Zurück mit sauberen Pfeifen

Die Orgel in St. Remigius Viersen wurde umfassend gereinigt – mit einem Konzert am 12. September geht sie wieder „in Betrieb“

3500 Pfeifen gehören zur Orgel in der Viersener Innenstadtkirche. (c) Ann-Katrin Roscheck
3500 Pfeifen gehören zur Orgel in der Viersener Innenstadtkirche.
Datum:
11. Aug. 2021
Von:
Aus der KirchenZeitung, Ausgabe 32/2021 | Ann-Katrin Roscheck

Ordentlich in Reihe liegen die großen Orgelpfeifen sortiert auf dem Boden hinter der schweren Eingangstür von St.
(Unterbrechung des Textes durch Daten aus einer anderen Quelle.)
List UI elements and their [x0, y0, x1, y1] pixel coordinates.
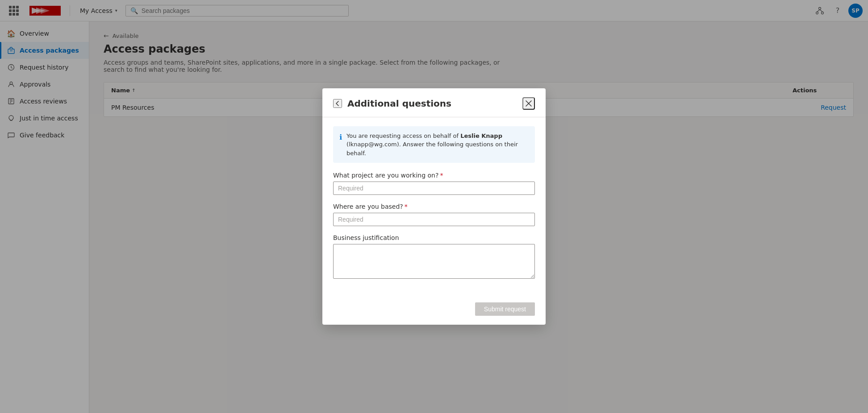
- required-marker: *: [440, 172, 443, 179]
- form-group-location: Where are you based?*: [333, 203, 535, 226]
- info-icon: ℹ: [339, 132, 342, 143]
- form-group-project: What project are you working on?*: [333, 172, 535, 195]
- project-input[interactable]: [333, 182, 535, 195]
- project-label: What project are you working on?*: [333, 172, 535, 179]
- modal-footer: Submit request: [322, 297, 546, 325]
- required-marker: *: [405, 203, 408, 210]
- modal-overlay: Additional questions ℹ You are requestin…: [0, 0, 868, 413]
- modal-back-button[interactable]: [333, 99, 342, 108]
- modal-close-button[interactable]: [522, 97, 535, 110]
- modal-title: Additional questions: [347, 98, 517, 109]
- info-banner-text: You are requesting access on behalf of L…: [346, 132, 529, 158]
- justification-textarea[interactable]: [333, 244, 535, 279]
- modal-body: ℹ You are requesting access on behalf of…: [322, 117, 546, 297]
- modal-header: Additional questions: [322, 88, 546, 117]
- location-input[interactable]: [333, 213, 535, 226]
- form-group-justification: Business justification: [333, 234, 535, 280]
- info-banner: ℹ You are requesting access on behalf of…: [333, 126, 535, 163]
- additional-questions-modal: Additional questions ℹ You are requestin…: [322, 88, 546, 325]
- justification-label: Business justification: [333, 234, 535, 241]
- location-label: Where are you based?*: [333, 203, 535, 210]
- submit-request-button[interactable]: Submit request: [475, 302, 535, 316]
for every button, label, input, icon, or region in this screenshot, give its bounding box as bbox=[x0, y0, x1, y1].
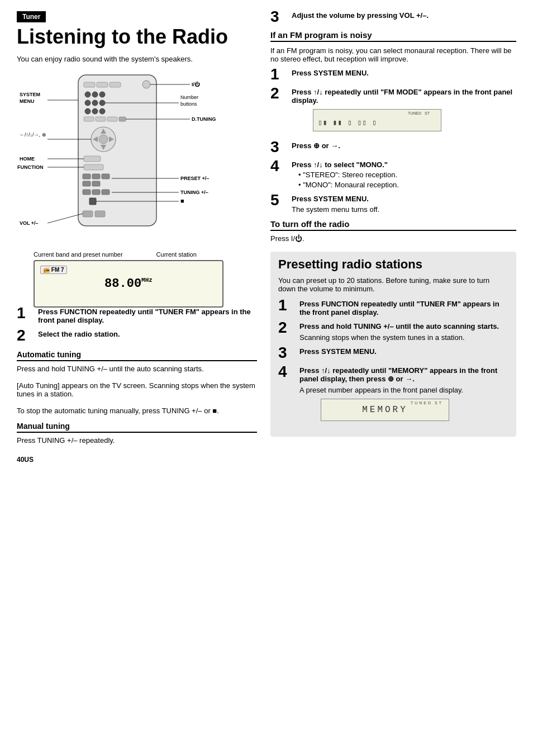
svg-point-13 bbox=[85, 108, 91, 114]
noisy-step-4: 4 Press ↑/↓ to select "MONO." "STEREO": … bbox=[270, 160, 516, 189]
svg-text:VOL +/–: VOL +/– bbox=[20, 220, 39, 226]
presetting-step-4-text: Press ↑/↓ repeatedly until "MEMORY" appe… bbox=[299, 366, 508, 426]
noisy-intro: If an FM program is noisy, you can selec… bbox=[270, 46, 516, 63]
presetting-title: Presetting radio stations bbox=[278, 257, 508, 272]
svg-text:HOME: HOME bbox=[20, 156, 35, 162]
noisy-step-3-text: Press ⊕ or →. bbox=[292, 141, 516, 150]
presetting-step-3: 3 Press SYSTEM MENU. bbox=[278, 347, 508, 361]
svg-point-7 bbox=[85, 92, 91, 97]
manual-tuning-body: Press TUNING +/– repeatedly. bbox=[17, 436, 257, 445]
svg-text:I/⏻: I/⏻ bbox=[192, 81, 200, 87]
svg-rect-20 bbox=[96, 117, 106, 121]
svg-point-14 bbox=[92, 108, 98, 114]
page-title: Listening to the Radio bbox=[17, 26, 257, 48]
tuned-st-label: TUNEDST bbox=[408, 111, 430, 115]
noisy-step-2: 2 Press ↑/↓ repeatedly until "FM MODE" a… bbox=[270, 88, 516, 136]
presetting-step-3-text: Press SYSTEM MENU. bbox=[299, 347, 508, 356]
noisy-title: If an FM program is noisy bbox=[270, 30, 516, 42]
svg-text:MENU: MENU bbox=[20, 98, 35, 104]
svg-point-4 bbox=[142, 81, 150, 88]
noisy-step-3: 3 Press ⊕ or →. bbox=[270, 141, 516, 155]
manual-tuning-title: Manual tuning bbox=[17, 422, 257, 433]
svg-rect-2 bbox=[97, 82, 108, 87]
bullet-mono: "MONO": Monaural reception. bbox=[298, 181, 516, 189]
presetting-step-2-num: 2 bbox=[278, 320, 294, 336]
svg-point-8 bbox=[92, 92, 98, 97]
memory-tuned-st: TUNEDST bbox=[411, 401, 443, 405]
svg-text:buttons: buttons bbox=[180, 101, 197, 107]
presetting-step-1: 1 Press FUNCTION repeatedly until "TUNER… bbox=[278, 300, 508, 316]
svg-rect-36 bbox=[84, 156, 101, 162]
presetting-step-4-sub: A preset number appears in the front pan… bbox=[299, 386, 508, 394]
noisy-step-4-text: Press ↑/↓ to select "MONO." "STEREO": St… bbox=[292, 160, 516, 189]
presetting-step-2-text: Press and hold TUNING +/– until the auto… bbox=[299, 322, 508, 342]
step-2: 2 Select the radio station. bbox=[17, 330, 257, 343]
svg-text:■: ■ bbox=[180, 197, 184, 204]
svg-rect-50 bbox=[92, 190, 100, 195]
system-menu-off: The system menu turns off. bbox=[292, 205, 516, 214]
page-number: 40US bbox=[17, 456, 257, 464]
noisy-step-3-num: 3 bbox=[270, 139, 286, 155]
right-step-3-text: Adjust the volume by pressing VOL +/–. bbox=[292, 11, 516, 20]
noisy-step-5-text: Press SYSTEM MENU. The system menu turns… bbox=[292, 195, 516, 214]
noisy-step-2-num: 2 bbox=[270, 86, 286, 101]
right-step-3-number: 3 bbox=[270, 9, 286, 25]
svg-text:SYSTEM: SYSTEM bbox=[20, 92, 40, 97]
svg-rect-19 bbox=[84, 117, 94, 121]
svg-point-29 bbox=[99, 135, 108, 144]
step-1-number: 1 bbox=[17, 305, 32, 321]
presetting-step-4: 4 Press ↑/↓ repeatedly until "MEMORY" ap… bbox=[278, 366, 508, 426]
svg-point-15 bbox=[99, 108, 105, 114]
svg-rect-58 bbox=[95, 211, 105, 217]
svg-text:PRESET +/–: PRESET +/– bbox=[180, 176, 209, 181]
presetting-step-2-sub: Scanning stops when the system tunes in … bbox=[299, 333, 508, 342]
step-2-text: Select the radio station. bbox=[38, 330, 257, 338]
svg-rect-22 bbox=[119, 117, 126, 121]
intro-text: You can enjoy radio sound with the syste… bbox=[17, 55, 257, 63]
noisy-step-5-num: 5 bbox=[270, 192, 286, 208]
svg-line-59 bbox=[47, 214, 83, 223]
noisy-step-1-num: 1 bbox=[270, 67, 286, 82]
current-station-label: Current station bbox=[156, 251, 197, 258]
svg-rect-1 bbox=[84, 82, 95, 87]
svg-rect-44 bbox=[102, 174, 110, 179]
turn-off-title: To turn off the radio bbox=[270, 219, 516, 231]
svg-text:←/↑/↓/→, ⊕: ←/↑/↓/→, ⊕ bbox=[20, 132, 46, 138]
svg-point-12 bbox=[99, 100, 105, 106]
right-step-3: 3 Adjust the volume by pressing VOL +/–. bbox=[270, 11, 516, 25]
frequency-display: 88.00MHz bbox=[104, 277, 153, 291]
svg-text:Number: Number bbox=[180, 94, 198, 100]
bullet-stereo: "STEREO": Stereo reception. bbox=[298, 171, 516, 179]
noisy-step-5: 5 Press SYSTEM MENU. The system menu tur… bbox=[270, 195, 516, 214]
svg-rect-57 bbox=[83, 211, 93, 217]
presetting-step-4-num: 4 bbox=[278, 364, 294, 380]
automatic-tuning-body: Press and hold TUNING +/– until the auto… bbox=[17, 365, 257, 415]
presetting-step-1-text: Press FUNCTION repeatedly until "TUNER F… bbox=[299, 300, 508, 316]
noisy-step-1-text: Press SYSTEM MENU. bbox=[292, 69, 516, 77]
automatic-tuning-title: Automatic tuning bbox=[17, 350, 257, 361]
step-1: 1 Press FUNCTION repeatedly until "TUNER… bbox=[17, 308, 257, 324]
tuner-badge: Tuner bbox=[17, 11, 46, 22]
display-box: 📻 FM 7 88.00MHz bbox=[34, 260, 223, 308]
fm-mode-display: TUNEDST ▯▮ ▮▮ ▯ ▯▯ ▯ bbox=[313, 109, 441, 131]
memory-display: TUNEDST MEMORY bbox=[321, 399, 449, 421]
noisy-step-1: 1 Press SYSTEM MENU. bbox=[270, 69, 516, 82]
svg-rect-42 bbox=[83, 174, 91, 179]
noisy-step-4-num: 4 bbox=[270, 158, 286, 174]
svg-text:FUNCTION: FUNCTION bbox=[17, 164, 44, 170]
svg-text:D.TUNING: D.TUNING bbox=[192, 116, 216, 122]
band-indicator: 📻 FM 7 bbox=[40, 266, 67, 274]
presetting-step-1-num: 1 bbox=[278, 297, 294, 313]
svg-rect-43 bbox=[92, 174, 100, 179]
current-band-label: Current band and preset number bbox=[34, 251, 123, 258]
svg-rect-45 bbox=[83, 181, 91, 186]
svg-rect-51 bbox=[102, 190, 110, 195]
svg-point-10 bbox=[85, 100, 91, 106]
svg-text:TUNING +/–: TUNING +/– bbox=[180, 190, 208, 195]
presetting-step-2: 2 Press and hold TUNING +/– until the au… bbox=[278, 322, 508, 342]
svg-point-11 bbox=[92, 100, 98, 106]
svg-rect-46 bbox=[92, 181, 100, 186]
svg-rect-21 bbox=[107, 117, 117, 121]
remote-diagram: I/⏻ Number buttons bbox=[17, 72, 251, 245]
svg-rect-39 bbox=[84, 164, 103, 170]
Remigius in Viersen. Manche Pfeifen sind durch handschriftliche Zettel gekennzeichnet, andere auf Holzgestellen und in Regalen abgelegt. Fast zehn Wochen benötigen Lea Kynast und Tobias Mesterom von der Orgelbaufirma Scholz, um die 1984 erbaute Orgel zu reinigen. 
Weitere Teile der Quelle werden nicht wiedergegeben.